Logo O POVO+
Reinventar a lida
Reportagem Seriada

Reinventar a lida

Reinventar a lida

Por

Foi a necessidade, mas, principalmente, a esperteza. Um dia, já sabido de mexer na Internet, seu Luiz viu um rapaz - não lembra de onde - mostrar no vídeo uma geringonça pequena que, acionada por uma alavanca manual, desenterrava do chão a brabeza de uma macaxeira gigante. Seria ali força pra talvez quatro homens, mas que o equipamento feioso tornava fácil para um 'cabra' apenas. Coisa simples. De uma olhada, meteu-se a recriar e, no seu jeito, aperfeiçoou uma colhedeira de mandioca.

A “invenção” nasceu três anos atrás. Seu Luiz usa quando precisa arrancar manivas mais difíceis. Maniva é o caule, debaixo está a mandioca. Com a colhedeira, ganha tempo na lida do roçado, poupa cansaço debaixo do sol. É uma riqueza, sopro no calor de uma seca de quatro anos emendados. Ele mora em Pau dos Ferros, no Rio Grande do Norte, mas arrenda terras irrigadas no Assentamento Curupati, em Jaguaribara, no Ceará.

Mandioca, mamão, banana, goiaba, vem pra ganhar a vida ao lado do açude Castanhão.

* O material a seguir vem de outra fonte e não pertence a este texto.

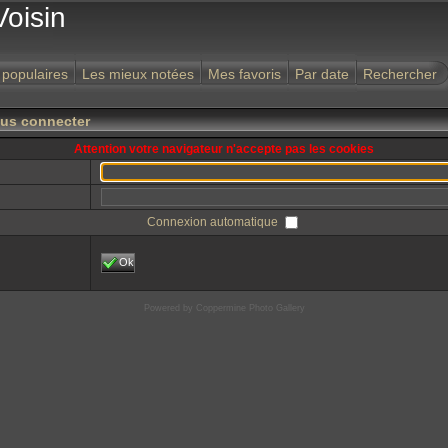
Voisin
 populaires
Les mieux notées
Mes favoris
Par date
Rechercher
ous connecter
Attention votre navigateur n'accepte pas les cookies
Connexion automatique
Ok
Powered by
Coppermine Photo Gallery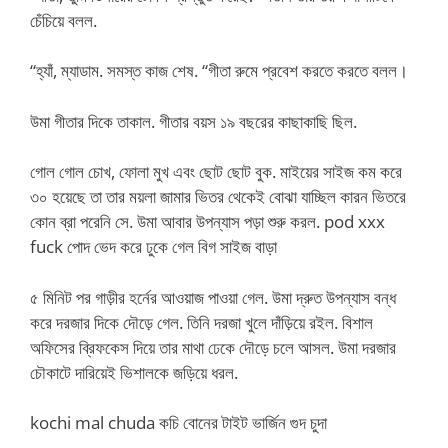
চেঁচিয়ে বলল.
“হ্যাঁ, ম্যাডাম. সমস্ত কাজ শেষ. “গীতা রুমে প্রবেশ করতে করতে বলল।
উমা গীতার দিকে তাকাল. গীতার বয়স ১৯ বছরের কাছাকাছি ছিল.
গোল গোল চোখ, ফোলা মুখ এবং ছোট ছোট বুক. মাইয়ের সাইজ কম করে
৩০ হয়েছে তা তার ময়লা জামার ভিতর থেকেই বোঝা যাচ্ছিল কারন ভিতরে
কোন ব্রা পরেনি সে. উমা আবার উপন্যাস পড়া শুরু করল. pod xxx
fuck পোদ ভেদ করে ঢুকে গেল বিগ সাইজ বাড়া
৫ মিনিট পর গাড়ীর হর্নের আওয়াজ পাওয়া গেল. উমা দ্রুত উপন্যাস বন্ধ
করে দরজার দিকে দৌড়ে গেল. তিনি দরজা খুলে দাঁড়িয়ে রইল. বিশাল
অফিসের ব্রিফকেস দিয়ে তার মাথা ঢেকে দৌড়ে চলে আসল. উমা দরজার
চৌকাটে দারিয়েই ভিশালকে জড়িয়ে ধরল.
kochi mal chuda কচি বোনের টাইট ভার্জিন গুদ চুদা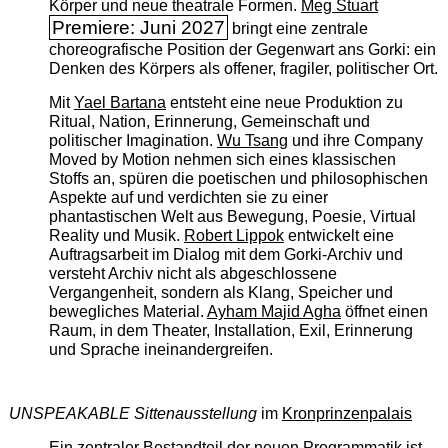
Körper und neue theatrale Formen.
Meg Stuart
Premiere: Juni 2027
bringt eine zentrale
choreografische Position der Gegenwart ans Gorki: ein
Denken des Körpers als offener, fragiler, politischer Ort.
Mit
Yael Bartana
entsteht eine neue Produktion zu
Ritual, Nation, Erinnerung, Gemeinschaft und
politischer Imagination.
Wu Tsang
und ihre Company
Moved by Motion nehmen sich eines klassischen
Stoffs an, spüren die poetischen und philosophischen
Aspekte auf und verdichten sie zu einer
phantastischen Welt aus Bewegung, Poesie, Virtual
Reality und Musik.
Robert Lippok
entwickelt eine
Auftragsarbeit im Dialog mit dem Gorki-Archiv und
versteht Archiv nicht als abgeschlossene
Vergangenheit, sondern als Klang, Speicher und
bewegliches Material.
Ayham Majid Agha
öffnet einen
Raum, in dem Theater, Installation, Exil, Erinnerung
und Sprache ineinandergreifen.
UNSPEAKABLE Sittenausstellung
im
Kronprinzenpalais
Ein zentraler Bestandteil der neuen Programmatik ist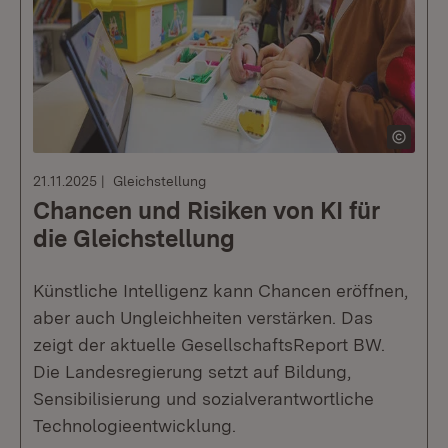
21.11.2025
Gleichstellung
Chancen und Risiken von KI für
die Gleichstellung
Künstliche Intelligenz kann Chancen eröffnen,
aber auch Ungleichheiten verstärken. Das
zeigt der aktuelle GesellschaftsReport BW.
Die Landesregierung setzt auf Bildung,
Sensibilisierung und sozialverantwortliche
Technologieentwicklung.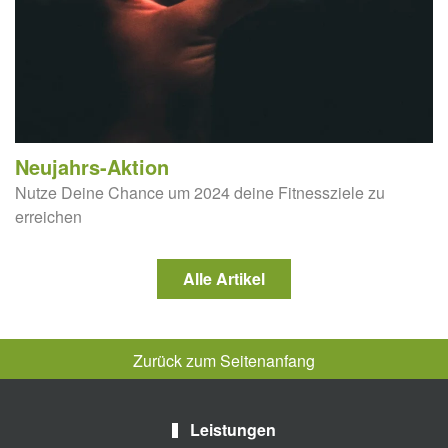
Neujahrs-Aktion
Nutze Deine Chance um 2024 deine Fitnessziele zu
erreichen
Alle Artikel
Zurück zum Seitenanfang
Leistungen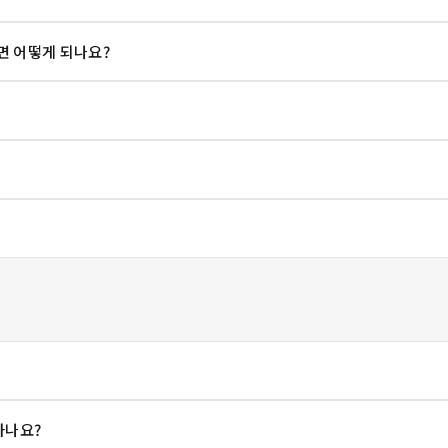
 어떻게 되나요?
하나요?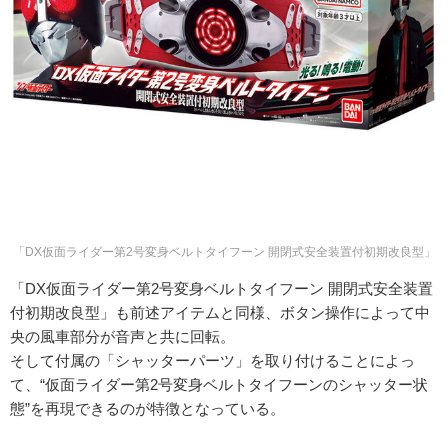
「DX仮面ライダー第2号変身ベルトタイフーン 開閉式安全装置付初期改良型」
「DX仮面ライダー第2号変身ベルトタイフーン 開閉式安全装置
付初期改良型」も前述アイテムと同様、ボタン操作によって中
央の風車部分が音声と共に回転。
そして付属の「シャッターパーツ」を取り付けることによっ
て、“仮面ライダー第2号変身ベルトタイフーンのシャッター状
態”を再現できるのが特徴となっている。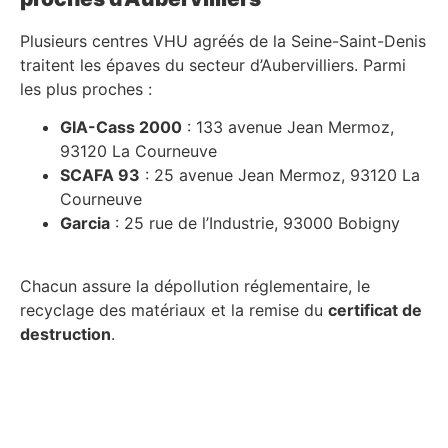
Plusieurs centres VHU agréés de la Seine-Saint-Denis
traitent les épaves du secteur d’Aubervilliers. Parmi
les plus proches :
GIA-Cass 2000
: 133 avenue Jean Mermoz,
93120 La Courneuve
SCAFA 93
: 25 avenue Jean Mermoz, 93120 La
Courneuve
Garcia
: 25 rue de l’Industrie, 93000 Bobigny
Chacun assure la dépollution réglementaire, le
recyclage des matériaux et la remise du
certificat de
destruction
.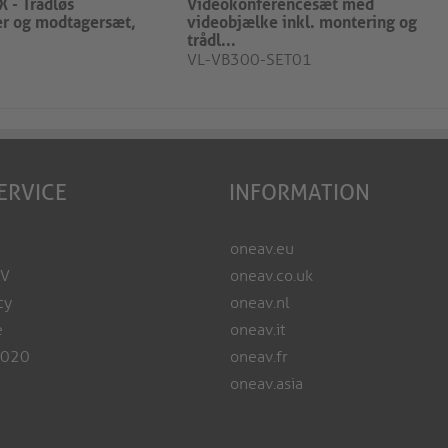
 - Trådløs
Videokonferencesæt med
r og modtagersæt,
videobjælke inkl. montering og
trådl...
VL-VB300-SET01
ERVICE
INFORMATION
oneav.eu
AV
oneav.co.uk
cy
oneav.nl
e
oneav.it
2020
oneav.fr
oneav.asia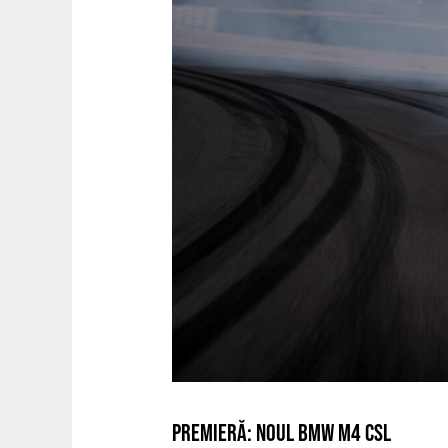
PREMIERĂ: NOUL BMW M4 CSL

Paga o chão plantado, mas acompanha de perto a época da colheita. “Cheguei a arrancar uma mandioca de 32 quilos sozinho”, exalta, da colhedeira que botou no mundo. Luiz Nogueira do Rêgo, 66 anos, aprendeu a ser desacomodado pela insistência do pai, Raimundo Guedes do Rêgo.

JAGUARIBARA, CE, BRASIL, 26-06-2015: Luís Nogueira do Rêgo, agricultor na plantação de macaxeira, no assentamento Curupati. Projeto Seca Os Quinzes - 100 anos da Seca do 15 (Seca no ano de 1915) - Jaguaribara. (Foto: Fábio Lima/O POVO)
Foto: O POVO
JAGUARIBARA, CE, BRASIL, 26-06-2015: Luís Nogueira do Rêgo, agricultor na plantação de macaxeira, no assentamento Curupati. Projeto Seca Os Quinzes - 100 anos da Seca do 15 (Seca no ano de 1915) - Jaguaribara. (Foto: Fábio Lima/O POVO)

Na infância em São Miguel, também no Rio Grande do Norte, diz que o pai “botava a gente pra trabalhar de graça, trabalhei meses e meses só pra aprender a profissão”. Como o Chico Bento de Rachel de Queiroz, em O Quinze, o pai de seu Luiz queria que as crias de casa tivessem destino melhor. Que não fosse o de só esperar os desígnios de Deus quando alguma nova seca firmasse.

“Isso que fez até hoje a gente não ter medo de enfrentar as dificuldades que existem”. Seu Luiz até foi embora da região seca, tentar a vida em São Paulo. Como o Chico Bento de Rachel que um dia, já na desesperança, também foi “por cima da água do mar, às terras longínquas onde sempre há farinha e sempre há inverno...”. Nunca se soube se o vaqueiro de O Quinze quereria voltar à sua Quixadá. Mas seu Luiz preferiu o regresso.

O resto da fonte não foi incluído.